Thanks! It finally worked, but it took a really long-time… It had to run for 11 days (!) before it finished. Now I just have 9736 new commits, and when I try to push, it says:
Connection to renkulab.io closed by remote host.

Is that just my internet connection, or do I have too many commits or so?

@rcnijzink this looks like an issue with having too many commits and a connection timeout.
May I ask if you are using ssh or https for the push? (one way to check this is with git remote show origin)
If the origin is an https link, could you try using ssh instead?

Yes, I think it is something like that. I am using ssh here, is there a way I can change the timeout time?

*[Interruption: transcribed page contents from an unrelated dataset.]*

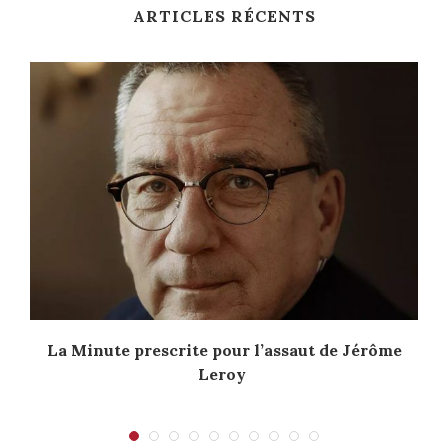
ARTICLES RÉCENTS
La Minute prescrite pour l’assaut de Jérôme
Leroy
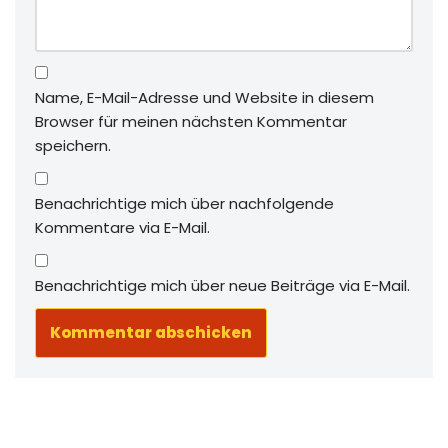
Name, E-Mail-Adresse und Website in diesem
Browser für meinen nächsten Kommentar
speichern.
Benachrichtige mich über nachfolgende
Kommentare via E-Mail.
Benachrichtige mich über neue Beiträge via E-Mail.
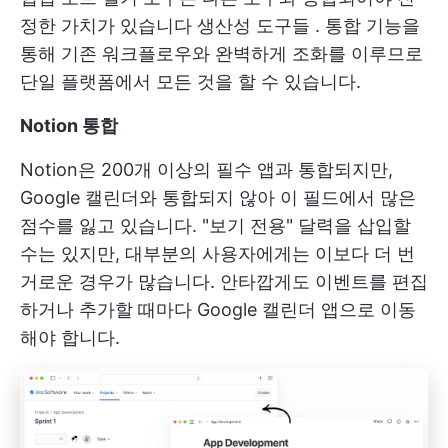
정한 가치가 있습니다
생산성 도구들
. 통합 기능을
통해 기존 워크플로우와 완벽하게 조화를 이루므로
단일 플랫폼에서 모든 것을 할 수 있습니다.
Notion 통합
Notion은 200개 이상의 필수 앱과 통합되지만,
Google 캘린더와 통합되지 않아 이 필드에서 많은
점수를 잃고 있습니다. "보기 전용" 달력을 삽입할
수는 있지만, 대부분의 사용자에게는 이보다 더 번
거로운 경우가 많습니다. 안타깝게도 이벤트를 편집
하거나 추가할 때마다 Google 캘린더 앱으로 이동
해야 합니다.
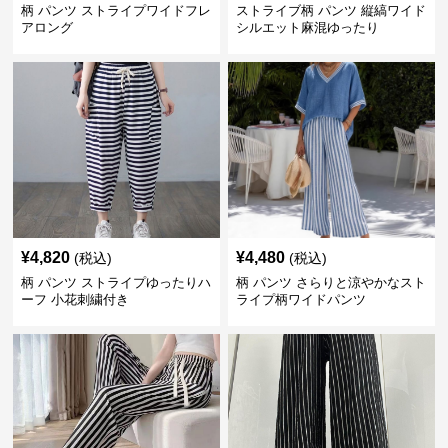
柄 パンツ ストライプワイドフレ
ストライブ柄 パンツ 縦縞ワイド
アロング
シルエット麻混ゆったり
¥
4,820
¥
4,480
(税込)
(税込)
柄 パンツ ストライプゆったりハ
柄 パンツ さらりと涼やかなスト
ーフ 小花刺繍付き
ライプ柄ワイドパンツ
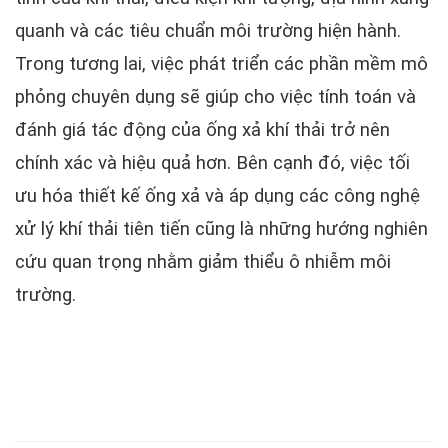
quanh và các tiêu chuẩn môi trường hiện hành.
Trong tương lai, việc phát triển các phần mềm mô
phỏng chuyên dụng sẽ giúp cho việc tính toán và
đánh giá tác động của ống xả khí thải trở nên
chính xác và hiệu quả hơn. Bên cạnh đó, việc tối
ưu hóa thiết kế ống xả và áp dụng các công nghệ
xử lý khí thải tiên tiến cũng là những hướng nghiên
cứu quan trọng nhằm giảm thiểu ô nhiễm môi
trường.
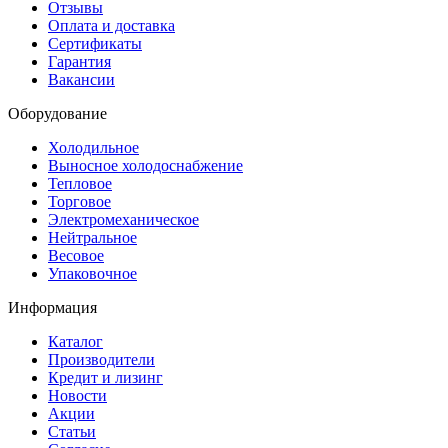
Отзывы
Оплата и доставка
Сертификаты
Гарантия
Вакансии
Оборудование
Холодильное
Выносное холодоснабжение
Тепловое
Торговое
Электромеханическое
Нейтральное
Весовое
Упаковочное
Информация
Каталог
Производители
Кредит и лизинг
Новости
Акции
Статьи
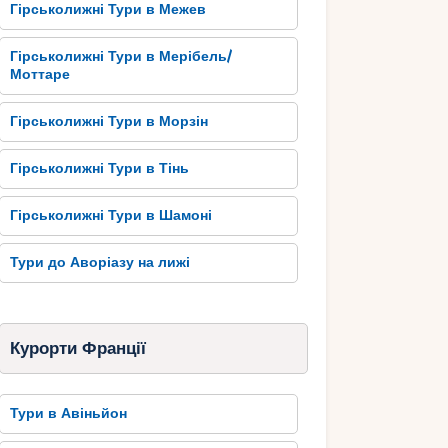
Гірськолижні Тури в Межев
Гірськолижні Тури в Мерібель/
Моттаре
Гірськолижні Тури в Морзін
Гірськолижні Тури в Тінь
Гірськолижні Тури в Шамоні
Тури до Аворіазу на лижі
Курорти Франції
Тури в Авіньйон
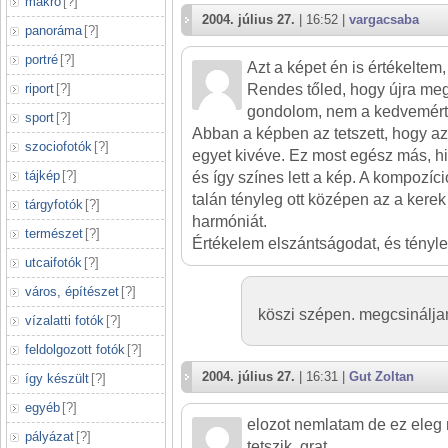
makró
[
?
]
2004. július 27.
| 16:52 |
vargacsaba
panoráma
[
?
]
portré
[
?
]
Azt a képet én is értékeltem, é
riport
[
?
]
Rendes tőled, hogy újra meg
gondolom, nem a kedvemért
sport
[
?
]
Abban a képben az tetszett, hogy az
szociofotók
[
?
]
egyet kivéve. Ez most egész más, hi
tájkép
[
?
]
és így színes lett a kép. A kompozíci
talán tényleg ott középen az a kere
tárgyfotók
[
?
]
harmóniát.
természet
[
?
]
Értékelem elszántságodat, és tényle
utcaifotók
[
?
]
város, építészet
[
?
]
köszi szépen. megcsináljam 
vízalatti fotók
[
?
]
feldolgozott fotók
[
?
]
2004. július 27.
| 16:31 |
Gut Zoltan
így készült
[
?
]
egyéb
[
?
]
elozot nemlatam de ez eleg
pályázat
[
?
]
tetszik. grat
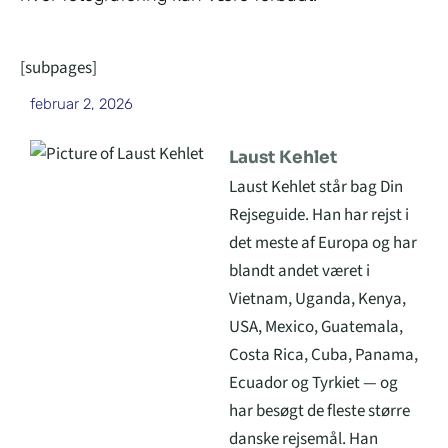
[subpages]
februar 2, 2026
Laust Kehlet
Laust Kehlet står bag Din
Rejseguide. Han har rejst i
det meste af Europa og har
blandt andet været i
Vietnam, Uganda, Kenya,
USA, Mexico, Guatemala,
Costa Rica, Cuba, Panama,
Ecuador og Tyrkiet — og
har besøgt de fleste større
danske rejsemål. Han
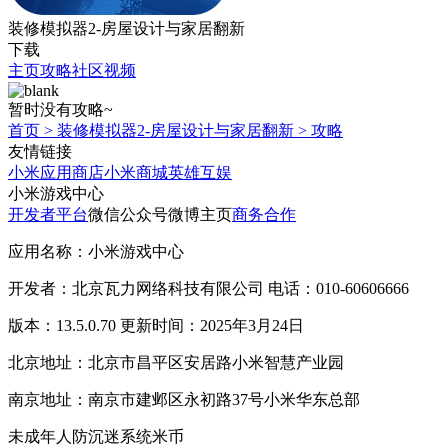
装修模拟器2-房屋设计与家居翻新
下载
主页
攻略
社区
视频
暂时没有攻略~
首页
>
装修模拟器2-房屋设计与家居翻新
>
攻略
友情链接
小米应用商店
小米商城
英雄互娱
小米游戏中心
开发者平台
微信公众号
微博主页
商务合作
应用名称：小米游戏中心
开发者：北京瓦力网络科技有限公司 电话：010-60606666
版本：13.5.0.70 更新时间：2025年3月24日
北京地址：北京市昌平区安居路小米智慧产业园
南京地址：南京市建邺区永初路37号小米华东总部
未成年人防沉迷系统
米币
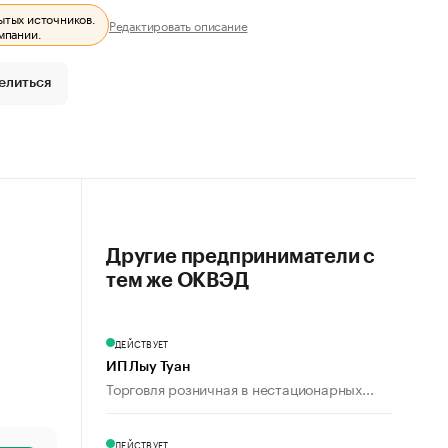
ытых источников.
Редактировать описание
мпании.
елиться
Другие предприниматели с
тем же ОКВЭД
ДЕЙСТВУЕТ
ИП Лыу Туан
Торговля розничная в нестационарных...
ДЕЙСТВУЕТ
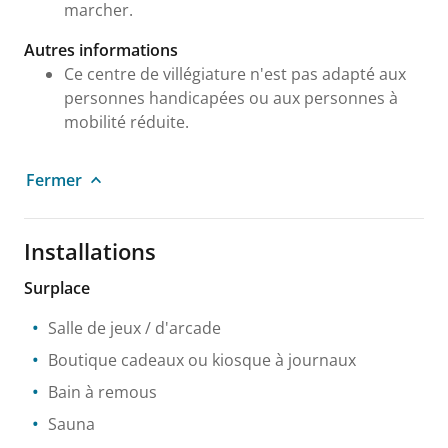
marcher.
Autres informations
Ce centre de villégiature n'est pas adapté aux
personnes handicapées ou aux personnes à
mobilité réduite.
Fermer
Installations
Surplace
Salle de jeux / d'arcade
Boutique cadeaux ou kiosque à journaux
Bain à remous
Sauna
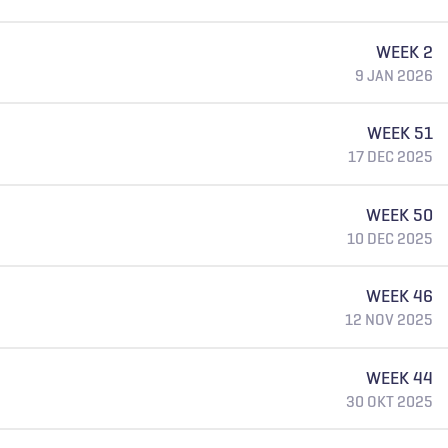
WEEK 2
9 JAN 2026
WEEK 51
17 DEC 2025
WEEK 50
10 DEC 2025
WEEK 46
12 NOV 2025
WEEK 44
30 OKT 2025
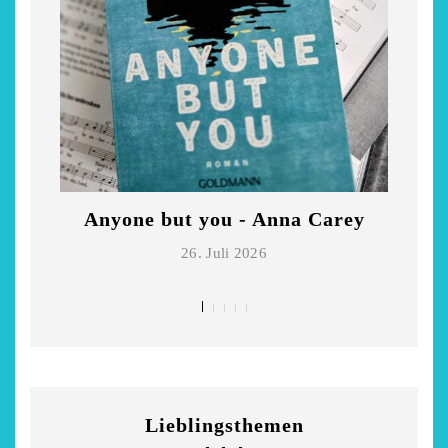
Anyone but you - Anna Carey
Di
26. Juli 2026
Lieblingsthemen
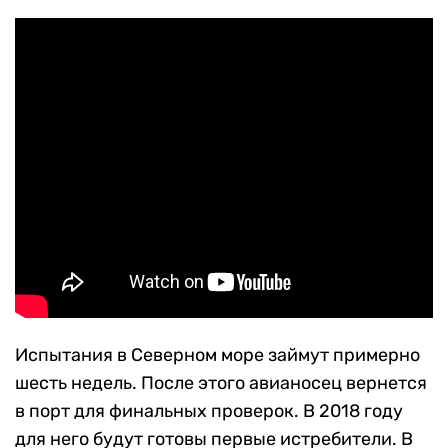
Испытания в Северном море займут примерно
шесть недель. После этого авианосец вернется
в порт для финальных проверок. В 2018 году
для него будут готовы первые истребители. В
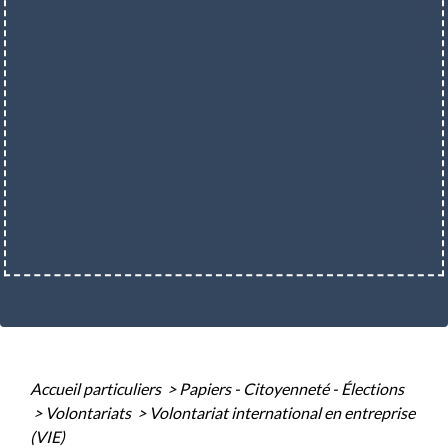
Accueil particuliers
>
Papiers - Citoyenneté - Élections
>
Volontariats
>
Volontariat international en entreprise
(VIE)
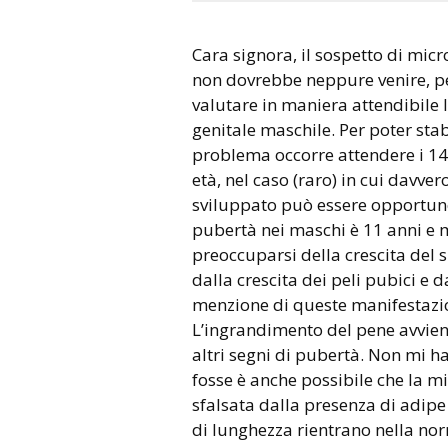
Cara signora, il sospetto di micropene in un bimbo di 10 anni
non dovrebbe neppure venire, pe
valutare in maniera attendibile 
genitale maschile. Per poter stab
problema occorre attendere i 14
età, nel caso (raro) in cui davver
sviluppato può essere opportuno 
pubertà nei maschi è 11 anni e m
preoccuparsi della crescita del 
dalla crescita dei peli pubici e 
menzione di queste manifestazio
L’ingrandimento del pene avvi
altri segni di pubertà. Non mi ha
fosse è anche possibile che la m
sfalsata dalla presenza di adip
di lunghezza rientrano nella nor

We could try modifying your ssh settings in the ~/.ssh/config file to keep the connection alive, as described here.
The following will send a null packet to the server every 60 seconds (ServerAliveInterval) for 30 times (ServerAliveCountMax) leaving the connection be alive for 30 minutes in total. If that’s not enough you can increase ServerAliveCountMax.

Host *
  ServerAliveInterval 60
  ServerAliveCountMax 30

You could also prepend this GIT_SSH_COMMAND="ssh -vvv" to your git push command to get a more verbose output.

Thanks! Unfortunately it still doesn’t push, but it also seems as if the connections is not longer than 60 seconds alive. This is the last part of GIT_SSH_COMMAND="ssh -vvv" git push :

debug3: channel 0: status: The following connections are open:
  #0 client-session (t4 r0 i0/0 o0/0 fd 5/6 cc -1)

debug1: fd 0 clearing O_NONBLOCK
debug1: fd 1 clearing O_NONBLOCK
Connection to renkulab.io closed by remote host.
Transferred: sent 4020, received 3564 bytes, in 60.2 seconds
Bytes per second: sent 66.7, received 59.2
debug1: Exit status -1
Locking support detected on remote "origin". Consider enabling it with:
  $ git config lfs.https://renkulab.io/remko.nijzink/vomcases.git/info/lfs.locksverify true

I managed, but maybe not in the most elegant way…

git log -9736 --pretty=oneline > ../log

Then I removed all the commit messaged so it was just a file with the commit number on each line.

Then reverted:

tac ../log > ../log_reverted

And had a simple script to push each commit:

for commit in $(cat ../log_reverted)
do

git push origin $commit:master

done